[Cuis-dev] Enhancement proposal: Fail test when no assertion ran

Andres Valloud ten at smallinteger.com
Tue Apr 16 10:08:08 PDT 2024


On 4/16/24 7:56 AM, Hernán Wilkinson wrote:
> "You have no idea what subclasses of Error exist in the system when such
> assertions / handlers block run.  You have no idea what code somebody
> put in defaultAction."
> 
>   The defaultAction does not also know the subclasses of Error when it 
> was written.

This is not a serious argument, surely.  Anyone can put in a 
defaultAction where it is needed.

> "But now on: Error do: [...] breaks that functionality because explicit
> handlers stop default handlers from running"
> 
>   I think we have a different understanding of what defaultAction is. As 
> I understand it, it is a handler that is run if no other handler is 
> found. That is how Christophe Dony, an exceptions researcher and expert, 
> explains them also in the many papers he wrote.
>   So, based on that definition it is not a good idea to put in the 
> default action handling code that should always be executed. It is how 
> you explained above as step 2: 2.  "No on:do: handler.  Run the default 
> handler "

You think "default" here means that defaultAction is the handler for 
when users do not put in an explicit on:do: handler, as if that was its 
only purpose.  It is not, and I can tell you that because I talked and 
worked with the people that were there when our exception mechanism was 
created, for years.  The point is that you can use defaultAction...

	... to specify what the default action is, as its name indicates...

especially in cases where the default action is always the same.  I also 
provided you two examples, one of which was a use case communicated to 
me by the people I mentioned above in the first place.

That is how the *designers* of exceptions used the thing they created, 
irrespective of what somebody wrote in a paper perhaps decades later. 
Also please you do have actual citations?

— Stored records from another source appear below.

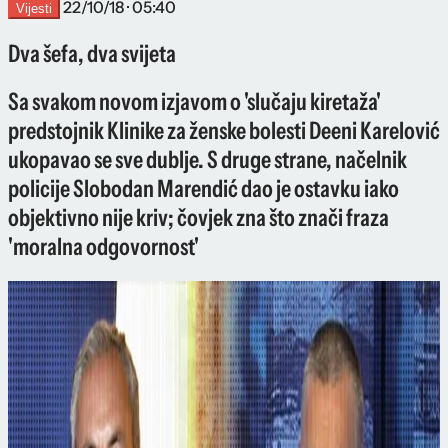
22/10/18 · 05:40
Vijesti
Dva šefa, dva svijeta
Sa svakom novom izjavom o 'slučaju kiretaža'
predstojnik Klinike za ženske bolesti Deeni Karelović
ukopavao se sve dublje. S druge strane, načelnik
policije Slobodan Marendić dao je ostavku iako
objektivno nije kriv; čovjek zna što znači fraza
'moralna odgovornost'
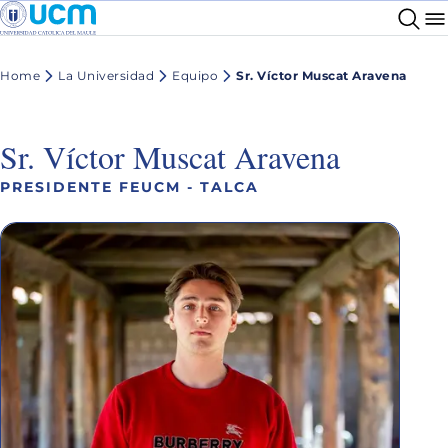
Home
La Universidad
Equipo
Sr. Víctor Muscat Aravena
Sr. Víctor Muscat Aravena
PRESIDENTE FEUCM - TALCA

> "What you are suggesting with that on: Error do: [...] business is to
> always stop looking for handlers between steps 1 and 2, and to
> substitute steps 2-5 with a universal handler that somehow will know how
> to handle everything."
> 
>   No, I've never suggested that.

You can say that if you like.  Nevertheless, in practice, that is 
exactly what happens.  Doing on: Error do: [...] blanket disables 
default handlers, and once more you have no idea what code people put there.

Andres.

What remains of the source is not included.